Ciò che è successo nella città di Iquique indica una situazione di difficoltà di fronte alle grandi migrazioni che stanno avvenendo in Cile, soprattutto dopo la pandemia.  Colpisce moltissimo quello che è successo: ci sono manifestazioni contro qualsiasi forma di immigrazione, ma ciò che ha un maggiore impatto è la violenza. Sono stati bruciati e distrutti i beni (tende ed effetti personali) appartenenti a queste povere persone che sono alla ricerca di poter offrire un benessere alle loro famiglie e ai loro figli. Nessun essere umano è illegale, soprattutto quando la fame e la disperazione colpiscono tante persone che sentono il bisogno e la preoccupazione forte di dare un minimo di benessere e sicurezza elle loro famiglie.

In Cile, nonostante le ombre e questi episodi di violenza avvenuti a Iquique, i verbi indicati più volte da Papa Francesco quando si parla di migranti – accogliere, proteggere, promuovere e integrare – possono trovare, anche grazie alla Chiesa, risposte concrete nella società?

La Chiesa del Cile è fortemente impegnata a voler creare la cultura dell’incontro, come chiede Papa Francesco. Una cultura che ci porti a capire che siamo cittadini del mondo. Non siamo noi proprietari di un pezzo di terra e, soprattutto, di fronte alla disperazione e al dolore devono veramente esserci questo impegno, questa volontà e questo desiderio di accoglienza. Bisogna evitare, cancellare qualsiasi forma di xenofobia. In questo credo che le parole di Papa Francesco, che ci invita veramente all’accoglienza e ad avere questa attenzione, siano un invito forte rivolto alla nostra Chiesa, al nostro popolo cileno.

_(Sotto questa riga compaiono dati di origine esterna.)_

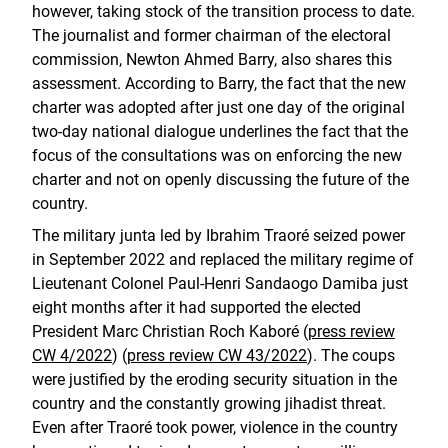
however, taking stock of the transition process to date.
The journalist and former chairman of the electoral
commission, Newton Ahmed Barry, also shares this
assessment. According to Barry, the fact that the new
charter was adopted after just one day of the original
two-day national dialogue underlines the fact that the
focus of the consultations was on enforcing the new
charter and not on openly discussing the future of the
country.
The military junta led by Ibrahim Traoré seized power
in September 2022 and replaced the military regime of
Lieutenant Colonel Paul-Henri Sandaogo Damiba just
eight months after it had supported the elected
President Marc Christian Roch Kaboré (
press review
CW 4/2022
) (
press review CW 43/2022
). The coups
were justified by the eroding security situation in the
country and the constantly growing jihadist threat.
Even after Traoré took power, violence in the country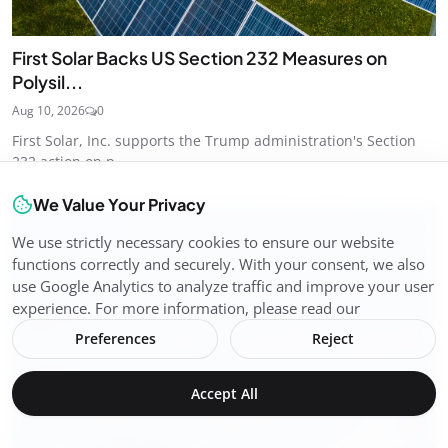
First Solar Backs US Section 232 Measures on
Polysil...
Aug 10, 2026
0
First Solar, Inc. supports the Trump administration's Section
232 action on p...
We Value Your Privacy
Solar Energy
We use strictly necessary cookies to ensure our website
functions correctly and securely. With your consent, we also
use Google Analytics to analyze traffic and improve your user
experience. For more information, please read our
Preferences
Reject
Accept All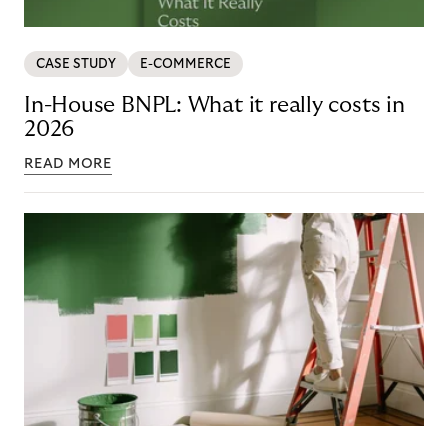
CASE STUDY
E-COMMERCE
In-House BNPL: What it really costs in
2026
READ MORE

L’anima dei cileni non è questa della violenza. È un popolo accogliente, un popolo che sa esprimere solidarietà e vicinanza. Ma quello che abbiamo visto tocca profondamente e duramente il cuore, non solo di noi cristiani ma di tutta la popolazione cilena.

Quale è l’appello della Chiesa allo Stato cileno per la gestione della crisi migratoria?

Tutto questo richiede una politica seria che forse in questo non siamo stati in grado di saper creare. Serve una cultura dell’incontro, dell’accoglienza. Ci vogliono politiche serie per offrire veramente una qualità di vita alle persone che vengono nel nostro Paese. La disperazione e la difficoltà, che vivono altri popoli dopo questa pandemia, esigono veramente che le politiche del governo cileno e degli altri governi generino, in un dialogo più aperto, questa accoglienza e questa disponibilità. E questo richiede norme sicure. E il rispetto delle persone.